Most important, how did the amount of atmospheric oxygen reach its present level? "It's not that easy why it should balance at 21 percent rather than 10 or 40 percent," notes geoscientist James Kasting of Pennsylvania State University. "We don't understand the modern oxygen control system that well."
Now, project your own life against this time frame. 30 years? 50? Any 75-year old reader of this blog? Won't even register a blip, right?

We should have made Oxygen our god. Well, maybe Water and Oxygen as our gods.  We would then have paid more attention to understanding the cosmos.

We would not have made a god out of the Dow Jones Index, and made the investment managers the high priests.
All of the traditional religions teach that human beings are finite creatures and that there are limits to any earthly enterprise. A Japanese Zen master once said to his disciples as he was dying, "I have learned only one thing in life: how much is enough." He would find no niche in the chapel of The Market, for whom the First Commandment is "There is never enough." Like the proverbial shark that stops moving, The Market that stops expanding dies. That could happen. If it does, then Nietzsche will have been right after all. He will just have had the wrong God in mind.
Stupid humans we are!

Celebrate Oxygen today.  Breathe!


Ramesh said...

Deep breath ! As Sudha says, you really can blog about anything.

There is nothing like the contemplation of the cosmos to make us realise the utter insignificance of our existence. Even the most egoist of humans would do well to think about the universe.

Sriram Khé said...

Yep, but I suspect that larger the ego, the less they think about the cosmos ;)
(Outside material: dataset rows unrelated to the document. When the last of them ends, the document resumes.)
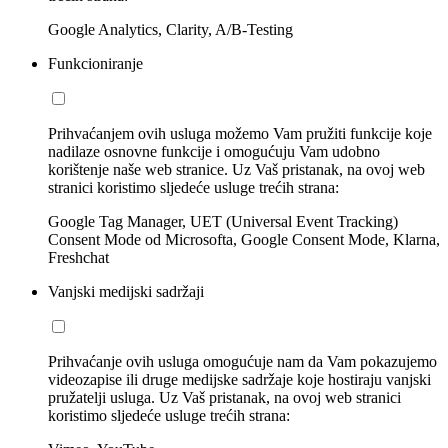
Google Analytics, Clarity, A/B-Testing
Funkcioniranje
Prihvaćanjem ovih usluga možemo Vam pružiti funkcije koje
nadilaze osnovne funkcije i omogućuju Vam udobno
korištenje naše web stranice. Uz Vaš pristanak, na ovoj web
stranici koristimo sljedeće usluge trećih strana:
Google Tag Manager, UET (Universal Event Tracking)
Consent Mode od Microsofta, Google Consent Mode, Klarna,
Freshchat
Vanjski medijski sadržaji
Prihvaćanje ovih usluga omogućuje nam da Vam pokazujemo
videozapise ili druge medijske sadržaje koje hostiraju vanjski
pružatelji usluga. Uz Vaš pristanak, na ovoj web stranici
koristimo sljedeće usluge trećih strana:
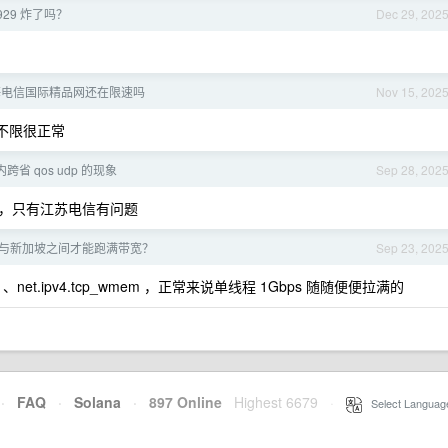
929 炸了吗？
Dec 29, 202
海电信国际精品网还在限速吗
Nov 15, 202
人不限很正常
跨省 qos udp 的现象
Sep 28, 202
，只有江苏电信有问题
与新加坡之间才能跑满带宽？
Sep 23, 202
_rmem 、net.ipv4.tcp_wmem ，正常来说单线程 1Gbps 随随便便拉满的
·
FAQ
·
Solana
·
897 Online
Highest 6679
·
Select Languag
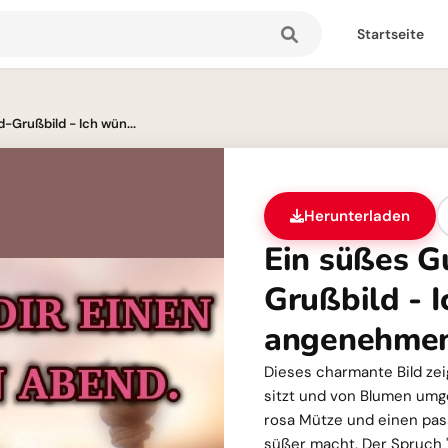
Startseite
Grußbild - Ich wün...
Herunterladen
Ein süßes 
Grußbild - I
angenehmen
Dieses charmante Bild zei
sitzt und von Blumen umgeb
rosa Mütze und einen pa
süßer macht. Der Spruch 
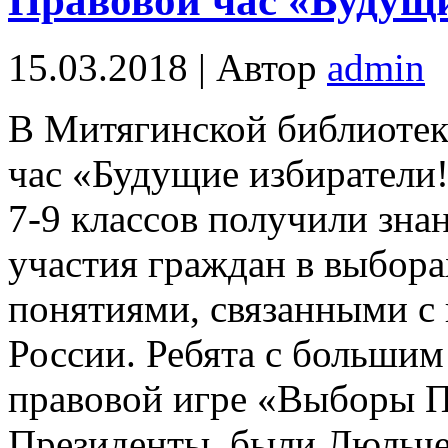
Правовой час «Будущи
15.03.2018 | Автор
admin
В Митягинской библиотек
час «Будущие избиратели
7-9 классов получили зн
участия граждан в выбор
понятиями, связанными с
России. Ребята с большим
правовой игре «Выборы П
Президенты были Люльчев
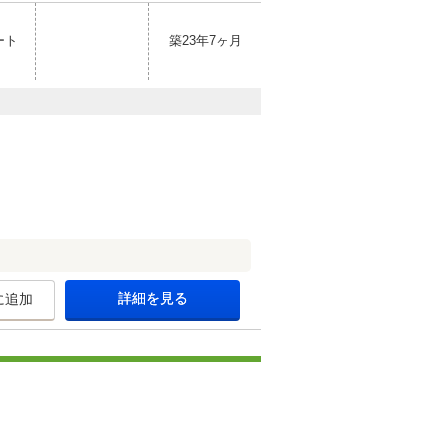
ート
築23年7ヶ月
詳細を見る
に追加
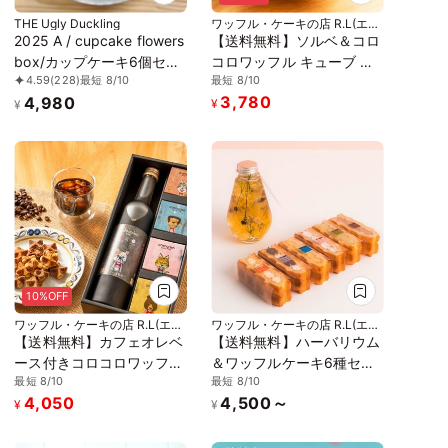
THE Ugly Duckling
ワッフル・ケーキの店 R.L(エー
ル・エル)
2025 A / cupcake flowers
【送料無料】ソルベ＆コロ
box/カップケーキ6個セッ
コロワッフル キューブ セ
最短 8/10
4.59
(228)
最短 8/10
ト
ット【夏の新作スイーツと
3,780
4,980
定番焼き菓子】お中元
¥
¥
2026
10%OFF
ワッフル・ケーキの店 R.L(エー
ワッフル・ケーキの店 R.L(エー
ル・エル)
ル・エル)
【送料無料】カフェオレベ
【送料無料】ハーバリウム
ース付きコロコロワッフル
＆ワッフルケーキ6種セッ
最短 8/10
最短 8/10
キューブ４個セット お中
ト イエロー
4,050
4,500～
元2026
¥
¥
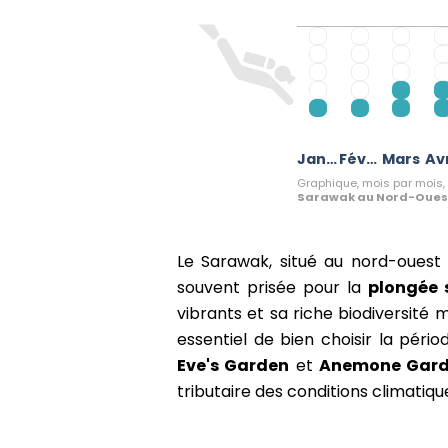
Janvier
Février
Mars
Avr
Graphique, mois par mois, 
Sarawak au Nord-Ouest
Le Sarawak, situé au nord-ouest 
souvent prisée pour la
plongée 
vibrants et sa riche biodiversité 
essentiel de bien choisir la pér
Eve's Garden
et
Anemone Gar
tributaire des conditions climatiqu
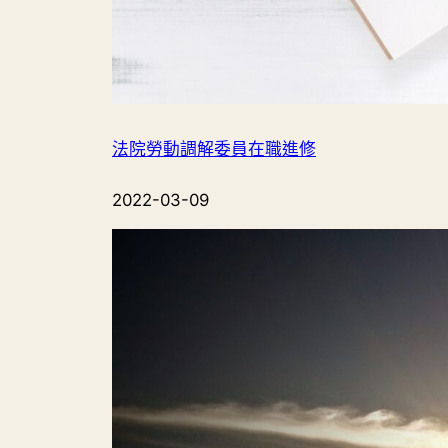
法院勞動調解委員在職進修
2022-03-09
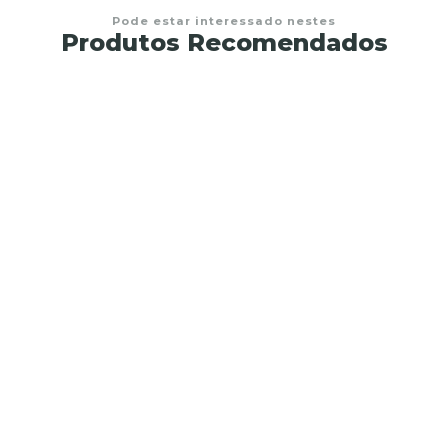
Pode estar interessado nestes
Produtos Recomendados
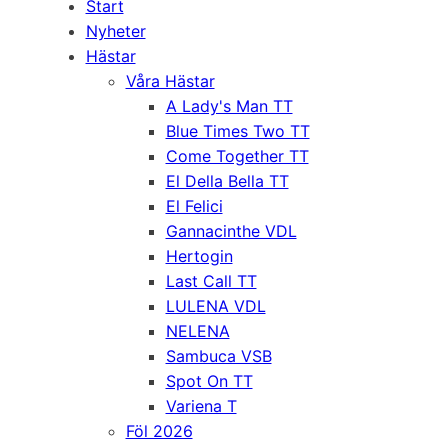
Start
Nyheter
Hästar
Våra Hästar
A Lady's Man TT
Blue Times Two TT
Come Together TT
El Della Bella TT
El Felici
Gannacinthe VDL
Hertogin
Last Call TT
LULENA VDL
NELENA
Sambuca VSB
Spot On TT
Variena T
Föl 2026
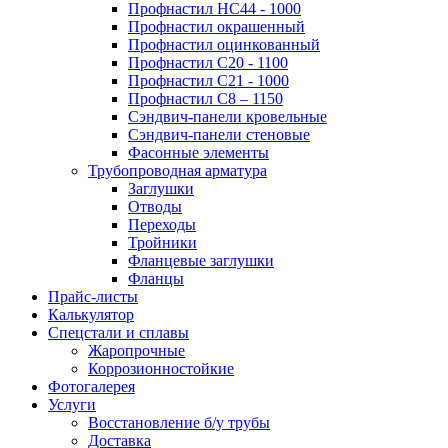
Профнастил НС44 - 1000
Профнастил окрашенный
Профнастил оцинкованный
Профнастил С20 - 1100
Профнастил С21 - 1000
Профнастил С8 – 1150
Сэндвич-панели кровельные
Сэндвич-панели стеновые
Фасонные элементы
Трубопроводная арматура
Заглушки
Отводы
Переходы
Тройники
Фланцевые заглушки
Фланцы
Прайс-листы
Калькулятор
Спецстали и сплавы
Жаропрочные
Коррозионностойкие
Фотогалерея
Услуги
Восстановление б/у трубы
Доставка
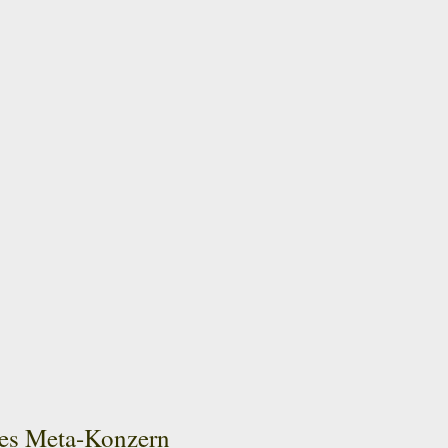
 des Meta-Konzern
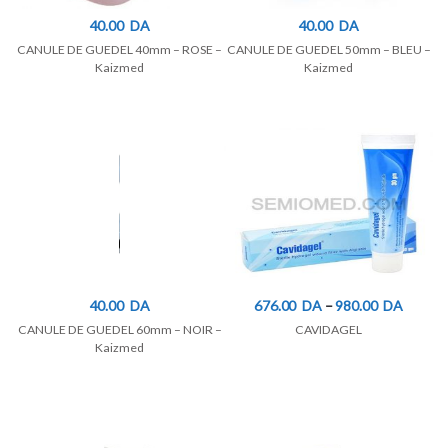
40.00
DA
40.00
DA
CANULE DE GUEDEL 40mm – ROSE –
CANULE DE GUEDEL 50mm – BLEU –
Kaizmed
Kaizmed
40.00
DA
676.00
DA
–
980.00
DA
CANULE DE GUEDEL 60mm – NOIR –
CAVIDAGEL
Kaizmed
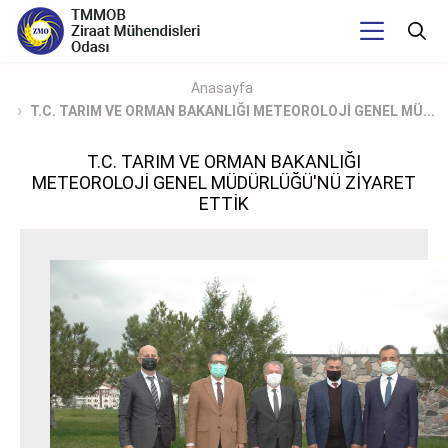
Anasayfa
T.C. TARIM VE ORMAN BAKANLIĞI METEOROLOJİ GENEL MÜ...
T.C. TARIM VE ORMAN BAKANLIĞI
METEOROLOJİ GENEL MÜDÜRLÜĞÜ'NÜ ZİYARET
ETTİK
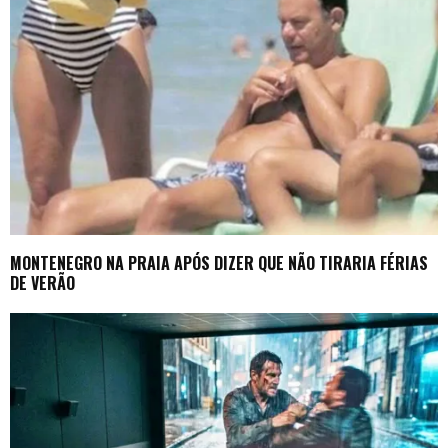
MONTENEGRO NA PRAIA APÓS DIZER QUE NÃO TIRARIA FÉRIAS
DE VERÃO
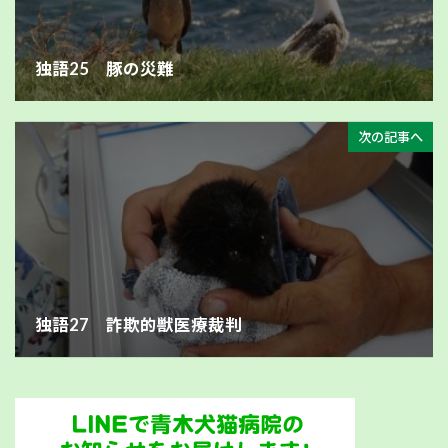
独語25 豚の災難
次の記事へ
独語27 詐欺的獣医療裁判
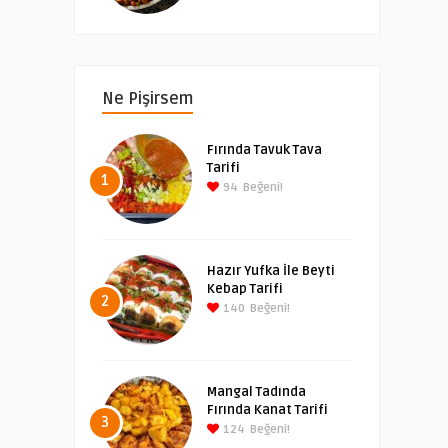
Ne Pişirsem
Fırında Tavuk Tava
Tarifi
1
94
Beğeni!
Hazır Yufka İle Beyti
Kebap Tarifi
2
140
Beğeni!
Mangal Tadında
Fırında Kanat Tarifi
3
124
Beğeni!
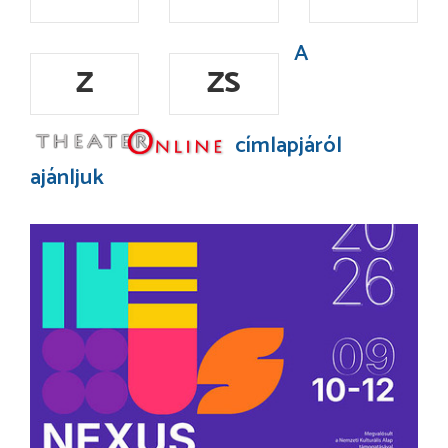
A
Z
ZS
címlapjáról
ajánljuk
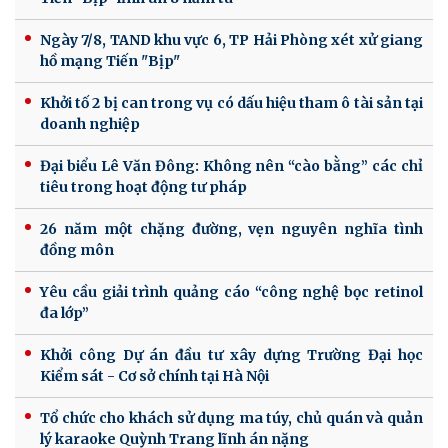
Ngày 7/8, TAND khu vực 6, TP Hải Phòng xét xử giang
hồ mạng Tiến "Bịp"
Khởi tố 2 bị can trong vụ có dấu hiệu tham ô tài sản tại
doanh nghiệp
Đại biểu Lê Văn Đông: Không nên “cào bằng” các chỉ
tiêu trong hoạt động tư pháp
26 năm một chặng đường, vẹn nguyên nghĩa tình
đồng môn
Yêu cầu giải trình quảng cáo “công nghệ bọc retinol
đa lớp”
Khởi công Dự án đầu tư xây dựng Trường Đại học
Kiểm sát - Cơ sở chính tại Hà Nội
Tổ chức cho khách sử dụng ma túy, chủ quán và quản
lý karaoke Quỳnh Trang lĩnh án nặng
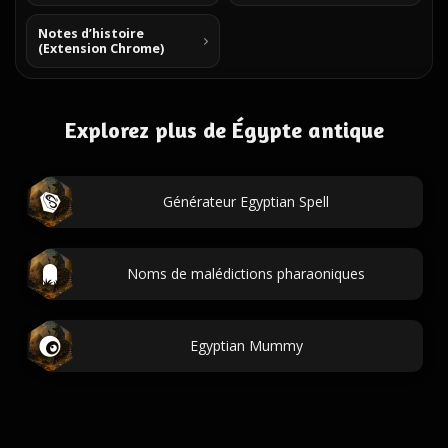
Notes d’histoire
(Extension Chrome)
Explorez plus de Égypte antique
Générateur Egyptian Spell
Noms de malédictions pharaoniques
Egyptian Mummy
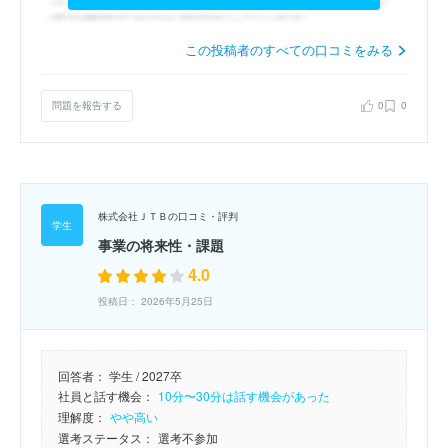
この投稿者のすべての口コミをみる
問題を報告する
0
0
株式会社ＪＴＢの口コミ・評判
事業の将来性・課題
4.0
投稿日： 2026年5月25日
回答者：
学生 / 2027卒
社員と話す機会：
10分〜30分は話す機会があった
理解度：
やや高い
選考ステータス：
選考不参加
BTW, the uber-religious also need to think about the cosmos ... because, it will then force them to think about life existing somewhere else also in this universe. because ... if there is life elsewhere in this universe, then the religious narratives will mostly collapse like a house of cards ... the odds are very, very low that our small little cosmic dust, earth, is the only place where life exists in this vast universe with, as carl sagan often said. billions and billions of stars!

Ramesh said...

Oh yes, the probability that life exists elsewhere is definitely high. Probably in many places in many different and wonderful forms.

But why should that make religious narratives collapse like a house of cards ??

Sriram Khé said...

Ok, the collapse might be a wishful thinking ;)

The concept of god aside, the religious narratives are told with earth and humans as unique among god's creations. When we reach a day that we detect life, that too intelligent life, somewhere else, then the narratives will have to be re-written.

The reason I say it is wishful thinking on my part is this: like other human systems that have shown an ability to adapt (or die, like Latin and Sanskrit did!) religions have consistently adapted to modern understanding of the universe. Thus, a Copernican assertion that the earth is not by any chance THE center of this universe, while it did piss off the religious structure, eventually was adopted as true and the theology was redefined. Darwin's observations again were "earth-shattering" not only about earth and life, but also about how such a random occurence is possible elsewhere in this vast universe. Except a few nutcases arguing this, religions have found a way to talk evolution and "god's creations" at the same time.

It should bring down religions like a house of cards is based on a scientific approach that when the evidence disproves the narrative then the narrative has to be discarded. But, it is a wishful thinking because faith is not based on reason, and faith is simply faith. So, yes, I suspect that religious narratives won't easily go away--they will simply morph.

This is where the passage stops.